The man writing this gospel is recording the moment he was called, and he tells it in five plain words, placing himself among the very sinners Jesus said he came for. He does not soften what he was. The mercy is the point.
"For I desire steadfast love and not sacrifice, the knowledge of God rather than burnt offerings."
The religious leaders kept their distance from sinners to stay clean. Jesus does the opposite. He goes to the table of the unclean, because mercy is not made unclean by the people it touches. It is the whole reason he came.
The ones who reached for him.
A ruler knelt: "My daughter has just died, but come and lay your hand on her, and she will live." On the way to the ruler's house, a woman who had bled for twelve years, unclean and untouchable all that time, came up behind him. "If I only touch his garment, I will be made well." She touched the fringe, and Jesus turned: "Take heart, daughter; your faith has made you well."
Then he reached the ruler's house and took the dead girl by the hand, and she rose. Two blind men followed him crying "Have mercy on us, Son of David," and he asked them, "Do you believe that I am able to do this?" According to their faith, their eyes were opened. A mute man, freed from a demon, spoke. Everywhere, faith reached out, and mercy answered.

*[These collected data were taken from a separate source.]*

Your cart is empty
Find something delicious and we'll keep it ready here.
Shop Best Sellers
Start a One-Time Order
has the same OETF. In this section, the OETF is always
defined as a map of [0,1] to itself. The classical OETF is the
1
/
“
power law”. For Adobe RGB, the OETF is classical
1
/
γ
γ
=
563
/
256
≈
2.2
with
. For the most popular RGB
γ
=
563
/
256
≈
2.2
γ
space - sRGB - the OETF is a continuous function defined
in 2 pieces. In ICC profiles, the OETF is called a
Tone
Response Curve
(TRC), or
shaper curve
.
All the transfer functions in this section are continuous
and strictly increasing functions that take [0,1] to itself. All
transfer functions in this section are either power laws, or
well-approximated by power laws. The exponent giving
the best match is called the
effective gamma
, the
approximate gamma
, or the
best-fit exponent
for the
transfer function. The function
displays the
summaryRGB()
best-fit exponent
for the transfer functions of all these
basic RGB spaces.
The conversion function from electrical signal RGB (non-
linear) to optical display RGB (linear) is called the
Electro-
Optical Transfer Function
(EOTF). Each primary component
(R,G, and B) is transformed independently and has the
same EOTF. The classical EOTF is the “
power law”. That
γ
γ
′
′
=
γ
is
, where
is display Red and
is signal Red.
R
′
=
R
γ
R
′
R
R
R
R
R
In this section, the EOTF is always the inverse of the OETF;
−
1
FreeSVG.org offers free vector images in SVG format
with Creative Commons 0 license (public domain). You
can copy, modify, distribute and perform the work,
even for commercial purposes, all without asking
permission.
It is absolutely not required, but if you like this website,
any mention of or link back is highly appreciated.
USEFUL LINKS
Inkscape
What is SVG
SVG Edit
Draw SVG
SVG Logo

"The sun of righteousness shall rise with healing in its wings."
The harvest.
Jesus went through all the cities and villages, teaching and healing every disease. And then Matthew gives us the heart behind the miracles: "When he saw the crowds, he had compassion for them, because they were harassed and helpless, like sheep without a shepherd." The miracles were never the point. The people were.

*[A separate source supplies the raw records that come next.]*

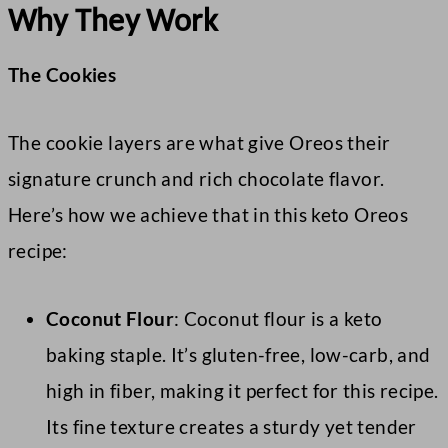
Why They Work
The Cookies
The cookie layers are what give Oreos their
signature crunch and rich chocolate flavor.
Here’s how we achieve that in this keto Oreos
recipe:
Coconut Flour
: Coconut flour is a keto
baking staple. It’s gluten-free, low-carb, and
high in fiber, making it perfect for this recipe.
Its fine texture creates a sturdy yet tender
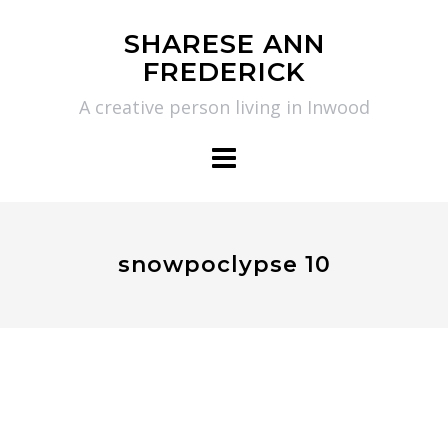
Skip
SHARESE ANN
to
FREDERICK
content
A creative person living in Inwood
snowpoclypse 10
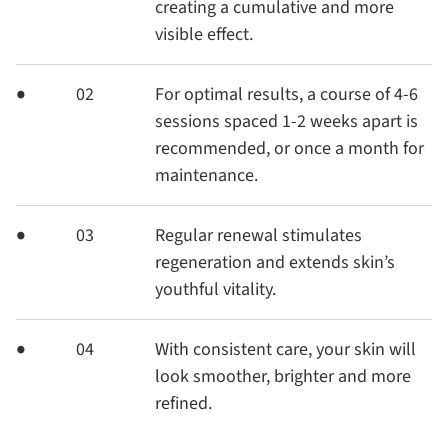
creating a cumulative and more
visible effect.
02
For optimal results, a course of 4-6
sessions spaced 1-2 weeks apart is
recommended, or once a month for
maintenance.
03
Regular renewal stimulates
regeneration and extends skin’s
youthful vitality.
04
With consistent care, your skin will
look smoother, brighter and more
refined.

And so the chapter that began with a single forgiven man ends with a whole field of them. "The harvest is plentiful, but the laborers are few; therefore pray earnestly to the Lord of the harvest to send out laborers into his harvest." The physician has seen how many are sick. Now he will send others to reach them, which is exactly what happens next.
"I myself will be the shepherd of my sheep... I will seek the lost, and I will bring back the strayed."
Looking around.
The genealogy looked back. The geography looked out. The river looked up. The wilderness looked ahead. The mountain looked inward. Chapter six looked beyond. Chapter seven looked down. Chapter eight looked closer. Chapter nine looks around, at the crowds pressing in on every side, harassed and helpless, and sees not a burden but a harvest waiting to be gathered.
The authority that calmed the sea in chapter eight now forgives sins, calls a traitor to the table, and raises the dead. But its deepest motion is compassion. Jesus looks at a sea of need and does not turn away. He sees a harvest, and he begins to think about laborers. The next chapter will answer his own prayer, when he sends out the twelve.
"When he saw the crowds, he had compassion for them, because they were harassed and helpless, like sheep without a shepherd."Matthew 9:36 ESV
All scripture quoted from the English Standard Version. A study from The Lampstand Project.